Specifically, the sewage treatment device comprises a water inlet pipeline 1, a gas inlet pipeline 2, a water pump 3, a bubble pressure tank 4, a spray head 5, a water flow sensor 6 and an air flow sensor 7, wherein the water inlet pipeline 1 is provided with a pipeline inlet 11 and a pipeline outlet 12, the gas inlet pipeline 2 is communicated with the middle part of the water inlet pipeline 1, the water pump 3 is provided with a water pump inlet 31 and a water pump outlet 32, the pipeline outlet 12 of the water inlet pipeline 1 is communicated with the water pump inlet 31 of the water pump 3, the bubble pressure tank 4 is provided with a tank inlet 41 and a tank outlet 42, the tank inlet 41 of the bubble pressure tank 4 is communicated with the water pump outlet 32 of the water pump 3, the spray head 5 is arranged at the bubble outlet 42 of the bubble pressure tank 4, the water flow sensor 6 is arranged at the water inlet pipeline 1, the airflow sensor 7 is disposed in the air inlet pipe 2 for monitoring the airflow rate from the air inlet pipe 2 into the sewage treatment apparatus.

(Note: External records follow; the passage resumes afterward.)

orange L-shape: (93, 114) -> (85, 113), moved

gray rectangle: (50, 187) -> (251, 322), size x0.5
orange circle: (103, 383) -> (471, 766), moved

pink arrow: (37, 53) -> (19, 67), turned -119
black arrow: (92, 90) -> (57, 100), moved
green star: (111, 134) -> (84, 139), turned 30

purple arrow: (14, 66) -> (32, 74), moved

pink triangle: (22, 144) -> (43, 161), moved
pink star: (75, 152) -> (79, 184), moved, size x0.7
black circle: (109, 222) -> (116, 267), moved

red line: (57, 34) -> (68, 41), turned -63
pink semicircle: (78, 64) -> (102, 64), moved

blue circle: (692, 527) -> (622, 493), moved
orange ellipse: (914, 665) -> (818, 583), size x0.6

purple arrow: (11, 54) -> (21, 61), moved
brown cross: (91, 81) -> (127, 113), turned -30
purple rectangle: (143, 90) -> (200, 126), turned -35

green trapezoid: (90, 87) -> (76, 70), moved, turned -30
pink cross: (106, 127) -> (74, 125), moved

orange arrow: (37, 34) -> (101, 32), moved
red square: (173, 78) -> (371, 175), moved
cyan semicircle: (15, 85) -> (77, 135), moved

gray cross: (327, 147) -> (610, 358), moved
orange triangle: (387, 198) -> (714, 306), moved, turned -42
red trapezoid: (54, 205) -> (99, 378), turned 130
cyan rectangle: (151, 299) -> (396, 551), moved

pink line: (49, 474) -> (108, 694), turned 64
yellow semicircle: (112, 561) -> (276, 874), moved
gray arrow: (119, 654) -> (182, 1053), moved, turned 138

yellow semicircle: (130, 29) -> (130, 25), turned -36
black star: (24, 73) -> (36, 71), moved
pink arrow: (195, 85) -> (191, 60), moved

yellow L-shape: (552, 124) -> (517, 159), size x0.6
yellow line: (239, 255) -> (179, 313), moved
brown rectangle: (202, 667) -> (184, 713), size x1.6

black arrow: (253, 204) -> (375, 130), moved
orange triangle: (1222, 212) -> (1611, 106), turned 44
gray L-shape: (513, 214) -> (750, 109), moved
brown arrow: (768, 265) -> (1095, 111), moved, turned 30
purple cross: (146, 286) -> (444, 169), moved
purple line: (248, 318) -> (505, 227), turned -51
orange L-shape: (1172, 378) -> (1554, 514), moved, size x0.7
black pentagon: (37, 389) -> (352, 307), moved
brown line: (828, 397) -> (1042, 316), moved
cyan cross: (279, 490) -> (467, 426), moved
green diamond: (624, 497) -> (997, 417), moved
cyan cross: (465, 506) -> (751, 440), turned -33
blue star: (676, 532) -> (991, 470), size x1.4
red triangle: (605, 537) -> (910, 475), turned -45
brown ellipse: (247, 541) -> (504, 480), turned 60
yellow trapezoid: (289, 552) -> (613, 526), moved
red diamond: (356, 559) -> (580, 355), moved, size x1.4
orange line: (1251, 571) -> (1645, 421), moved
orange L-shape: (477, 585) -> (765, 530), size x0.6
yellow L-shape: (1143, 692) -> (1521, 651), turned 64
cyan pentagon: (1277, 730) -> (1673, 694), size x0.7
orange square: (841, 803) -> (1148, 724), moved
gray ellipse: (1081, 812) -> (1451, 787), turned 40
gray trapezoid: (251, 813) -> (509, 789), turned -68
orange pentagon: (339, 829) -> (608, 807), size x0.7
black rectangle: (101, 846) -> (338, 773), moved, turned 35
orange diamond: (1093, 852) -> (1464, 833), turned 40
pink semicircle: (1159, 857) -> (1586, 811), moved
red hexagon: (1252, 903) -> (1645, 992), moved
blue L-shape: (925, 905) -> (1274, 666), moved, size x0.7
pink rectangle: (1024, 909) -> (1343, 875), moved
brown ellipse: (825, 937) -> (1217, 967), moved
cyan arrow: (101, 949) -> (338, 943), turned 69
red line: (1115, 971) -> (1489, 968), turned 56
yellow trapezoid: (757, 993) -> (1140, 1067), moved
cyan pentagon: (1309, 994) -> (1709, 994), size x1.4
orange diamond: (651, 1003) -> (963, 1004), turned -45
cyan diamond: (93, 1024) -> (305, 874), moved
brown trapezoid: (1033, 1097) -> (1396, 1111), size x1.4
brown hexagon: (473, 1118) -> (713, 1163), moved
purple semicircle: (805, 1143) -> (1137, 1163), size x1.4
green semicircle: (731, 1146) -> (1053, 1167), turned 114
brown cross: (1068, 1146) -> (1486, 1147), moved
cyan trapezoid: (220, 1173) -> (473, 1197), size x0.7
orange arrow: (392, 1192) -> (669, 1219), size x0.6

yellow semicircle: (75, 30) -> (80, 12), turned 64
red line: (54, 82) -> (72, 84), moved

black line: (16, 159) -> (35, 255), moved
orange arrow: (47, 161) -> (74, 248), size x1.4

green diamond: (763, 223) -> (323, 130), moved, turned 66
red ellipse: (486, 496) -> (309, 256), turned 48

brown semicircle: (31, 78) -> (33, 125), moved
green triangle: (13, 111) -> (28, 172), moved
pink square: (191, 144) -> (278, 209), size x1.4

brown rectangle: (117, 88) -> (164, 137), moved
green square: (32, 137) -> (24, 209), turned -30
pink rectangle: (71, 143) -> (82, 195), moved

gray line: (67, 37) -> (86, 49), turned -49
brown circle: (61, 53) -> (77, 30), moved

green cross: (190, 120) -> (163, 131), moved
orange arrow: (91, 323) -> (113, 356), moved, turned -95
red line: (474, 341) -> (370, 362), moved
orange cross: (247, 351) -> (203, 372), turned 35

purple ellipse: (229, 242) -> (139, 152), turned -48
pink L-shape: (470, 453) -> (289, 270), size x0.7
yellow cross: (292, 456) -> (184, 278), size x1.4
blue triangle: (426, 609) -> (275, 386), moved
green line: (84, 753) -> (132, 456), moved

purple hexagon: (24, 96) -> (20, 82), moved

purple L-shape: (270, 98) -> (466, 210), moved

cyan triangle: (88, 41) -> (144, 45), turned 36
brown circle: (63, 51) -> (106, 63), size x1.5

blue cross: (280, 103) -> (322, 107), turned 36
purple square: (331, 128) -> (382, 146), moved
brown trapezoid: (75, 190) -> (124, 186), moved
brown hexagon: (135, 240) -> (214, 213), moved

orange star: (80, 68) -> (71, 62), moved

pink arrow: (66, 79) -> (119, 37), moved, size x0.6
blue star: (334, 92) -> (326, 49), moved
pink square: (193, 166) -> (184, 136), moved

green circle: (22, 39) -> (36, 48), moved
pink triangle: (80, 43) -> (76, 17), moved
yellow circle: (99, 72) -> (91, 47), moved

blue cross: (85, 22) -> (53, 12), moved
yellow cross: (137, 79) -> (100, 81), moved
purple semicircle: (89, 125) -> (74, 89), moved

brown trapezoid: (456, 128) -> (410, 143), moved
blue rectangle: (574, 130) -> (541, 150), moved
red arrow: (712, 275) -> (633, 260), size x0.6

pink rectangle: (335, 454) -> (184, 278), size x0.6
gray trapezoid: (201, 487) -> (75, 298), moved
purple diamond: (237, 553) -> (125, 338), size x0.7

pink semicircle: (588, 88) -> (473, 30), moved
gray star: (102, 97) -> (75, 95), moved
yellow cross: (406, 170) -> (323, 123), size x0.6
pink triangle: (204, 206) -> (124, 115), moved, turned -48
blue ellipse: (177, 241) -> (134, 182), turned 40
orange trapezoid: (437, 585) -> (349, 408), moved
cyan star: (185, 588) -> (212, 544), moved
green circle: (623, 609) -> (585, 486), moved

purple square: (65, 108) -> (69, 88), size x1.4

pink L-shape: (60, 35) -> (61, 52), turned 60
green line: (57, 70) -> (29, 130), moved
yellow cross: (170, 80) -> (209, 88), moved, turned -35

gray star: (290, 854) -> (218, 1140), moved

As shown in fig. 2 to 4, the head 5 further includes a head body 51 and a bubble-making body 52. The head main body 51 includes a cylindrical mounting member 511 and a partition member 512, the partition member 512 being integrally formed inside the mounting member 511 to form a mounting space 513 between the mounting member 511 and the partition member 512, the head main body 51 further having at least one first discharge hole 514, the first discharge hole 514 being formed in the partition member 512 and communicating with the mounting space 513. The foaming body 52 comprises a foaming element 521 and a fitting element 522, the fitting element 522 integrally extends to the edge of the foaming element 521, and the fitting element 522 surrounds the foaming element 521 to form a foaming space 523 between the foaming element 521 and the fitting element 522, the foaming body 52 further has at least one second discharge hole 524, the second discharge holes 524 are formed in the fitting element 522 and communicate with the foaming space 523, and the surface of the foaming element 521 facing the foaming space 523 forms a foaming surface 5211. The fitting member 522 of the foaming body 52 and the mounting member 511 of the head body 51 are coupled so that a portion of the fitting member 522 is mounted to the mounting space 513 of the head body 51 and the second discharge holes 524 of the foaming body 52 formed in the fitting member 522 are exposed to the outside of the head body 51, at which time the first discharge holes 514 of the head body 51 formed in the partition member 512 face the foaming surface 5211 of the foaming element 521 of the foaming body 52.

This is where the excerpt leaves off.